Dave Snowden and Tobias Mayer are both names that you will be familiar with if you've been involved with the agile movement for any length of time. Both are passionate about what they do, challenge thinking in agile circles and pull no punches.
Recently I attended a workshop with Tobias on Deconstructing Agile. Dave has also been running workshops on re-wilding agile that I have not been quick enough to sign up for. However, I did manage to catch a talk by him recently and as a result of both of these, some threads of thinking that I've been pondering started to converge.
"Agile is over"
This was quite a statement by Dave Snowden in his talk! Agile has become commoditised and drifted from its origins. In Tobias' workshop, we looked at how we might rebuild from somewhere - much along the lines of the re-wilding that Dave talks about I'm sure.
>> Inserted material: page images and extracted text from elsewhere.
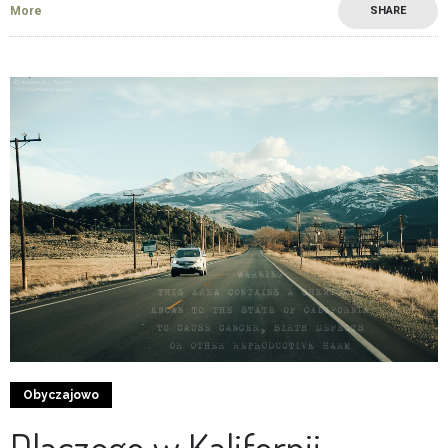
More
SHARE
1
0
Obyczajowo
Dlaczego w Kalifornii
Dave mentioned his Flexuous Curves framework identifying how we should understand and respond to decaying ideas as they become commoditised and this has been rattling around my brain some time.
The lifecycle of the agile movement is natural - initial revolutionary idea, gradually adopted amongst some successful organisations, written about in HBR, adopted by large organisations, sold by large consultancies and ultimately diluted to a point that it can now be used as an excuse for maintaining the status quo, whilst adopting the language of revolution. SAFe being a prime mechanism for this to happen.
In amongst this noise, there is something new that, like agile, will help organisations become better (and will probably ultimately follow the same path as described above). The lesson identified, if not learnt, by the agile movement is that of organisations just being more human, recognising that it's all about people.
I would go further than this and say the important signal in the noise, is that it is all about interaction and relationships.
Shift our focus
Human social systems are complex adaptive systems. We are moulded by the system, both as individuals and as a group, and also have agency within the system - we can change it, or the constraints within it - to enable desirable (or undesirable) emergent behaviour. I recently reflected on it in Husbandry, Complex Adaptive Systems & Bob Dylan.
Behaviour in complex systems is widely recognised as primarily resulting from the nature of interactions between the elements of the system, not by attributes of the individual elements. As organisations, we need to recognise this and focus on those interactions, rather than individual behaviour. As Dave Snowden pointed out in his talk (and many others I'm sure) taking an approach to organisational change by targeting individuals' behaviour is not only an ethical minefield, but is unlikely to result in any real change.
Focusing on interactions and relationships becomes valid for several reasons:
- Human Experience - It is more fulfilling as a human. We have evolved to create meaning through relationships and it is these relationships that has enabled us to do great (and not so great) things throughout history.
- Observably Evident - We know that organisations, large ones in particular, remain sustainable in their development through informal networks i.e. relationships. Some organisations appear to be unable to function without them.
- Theoretically Valid - The behaviour of complex systems is primarily based on the interactions of the elements within them, not the behaviour of the individual elements.
I don't know! What I do know is that whether this is a weak signal, or something that I have just missed all along, I will endeavour to do the following within the organisations I work with:
- Build and nurture relationships and community.
- Champion full and fulfilling agency for all.
- Create a positive impact on all.
I will also help organisations understand how their culture reflects the nature of relationships through the organisations. I will support leaders in identifying opportunities to enable the kind of relationships within their organisations that provide fulfilling and effective environments for delivering value.
This is easy to write, but requires approaches recognising the complexity. There are ways and means of achieving this, but that's a topic for another post.